For China's major telecom operators, in the overall market size is relatively stable, the maintenance of the existing customers is to ensure that the most important part of their profits. Therefore, the prediction of the possibility of customer churn is directly related to the operator's customer maintenance focus is correct or not. This article will be based on the "Bear" base case: Collect customer churn, to demonstrate the customer churn based on the C5.0 algorithm, data download click Open link.
First, data structure view and preliminary analysis
Read and view the data (see below), a total of 10 variables, where the ID is the unique identification of each user, the need to delete the forecast analysis, the loss of users as a result of variables, "0" said not lost, "1" said has been lost.
>customers<-read.csv ("Customer.csv", stringsasfactors= FALSE)
See the overall user churn (see below), you can find that the number of users lost more than the number of users lost
In addition, we can also look at the form of a crosstab to see the relationship between the variables and the loss of users (see the next multiple map)

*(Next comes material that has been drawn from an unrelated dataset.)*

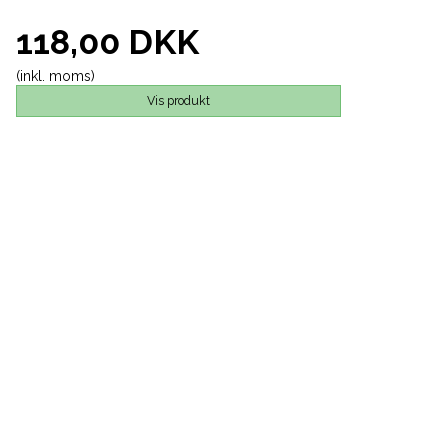
118,00 DKK
(inkl. moms)
Vis produkt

From the above figure is not difficult to find, signed a service contract, changed behavior, there have been linked to purchase, group users, the package of higher rates of users have a higher probability does not lose, on the contrary, the probability of user loss is relatively high.
At the same time, we can also look at the user's behavior, including the use of the number of months, additional traffic and the length of additional calls, the distribution, see the following figure
>par (Mfrow=c (1,3)) # #将画板变为1行3列的样式, so that three graphs are distributed in the same row
> hist (customers$ Use the number of months, main = ' Use the number of months distribution ', Xlab = "Use the number of months", Ylab = "Frequency")
> hist (customers$ Extra call length, main= "Extra call length distribution", xlab= "extra call Length", ylab= "frequency")
> hist (customers$ Extra flow, main= "Extra flow Distribution", xlab= "Extra traffic", ylab= "frequency")
Visible, the use of the number of months in the majority of 12-14 months, additional call time and extra traffic more concentrated distribution.
Ii. loss prediction and model evaluation
First, you need to randomly divide the raw data into training sets and test sets.
> Set.seed (one) # #设置随机可重复
> T_sample<-sample (4975,4000) # #设置训练集抽取随机因子, training set contains 4,000 records
> C_train<-customers[t_sample,] # #抽取训练集
> C_test<-customers[-t_sample,] # #以提出训练集的形式, extract test set
To see if the records in the training set and test set meet the random distribution requirements, see the following figure, basically meet the random distribution requirements
> prop.table (Table (c_train$ lost user))
> prop.table (Table (c_test$ lost user))
Then, the C5.0 decision tree algorithm is used to train
> C_train<-c_train[-1]
> c_test<-c_test[-1]# #去掉id
Library (C50)
> c_model<-c5.0 (c_train[-9],c_train$ lost user) # #c_train want to eliminate the class variable "drain user"
> Summary (c_model) # #查看树
As the above figure shows, the tree has 7 branches, and accurately divided into 3,965 records, the error rate is only 0.9%.
The following test sets are used to evaluate the model C_model
> c_t_model<-predict (c_model,c_test)
> table (c_test$ lost Users, C_t_model) # #利用交叉表查看预测的准确率情况
It can be seen that the prediction accuracy rate of the model is over 98.15%, and only 18 errors are predicted, among which the loss of the users is predicted to be not lost to 4, and the non-loss users are predicted to be the lost users of 14.
Next, try to optimize the model (see Click to open the link, there are two ways to optimize the model)
Adaptive enhancement algorithm is a combination of many weak learning algorithms, making such a combinatorial algorithm much better than any single algorithm. In the C5.0 algorithm, the boosting algorithm can be introduced to represent the number of independent decision trees used in the model through parameter trials.
> c_model_boost10<-c5.0 (c_train[-9],c_train$ lost user, trials = ten) # #trials = 10 has become a fact-standard number
> c_t_model_b<-predict (c_model_boost10,c_test)
> table (c_test$ lost users, C_t_model_b)
The
Forecast accuracy rate rose to 98.46%, which was not obvious. But the loss of users is predicted to be not lost 6, more than the original model of 2, and the loss of users are predicted to be the cost of not losing more (can be solved by adding a cost matrix, see Click to open the link), so the optimization effect is not obvious.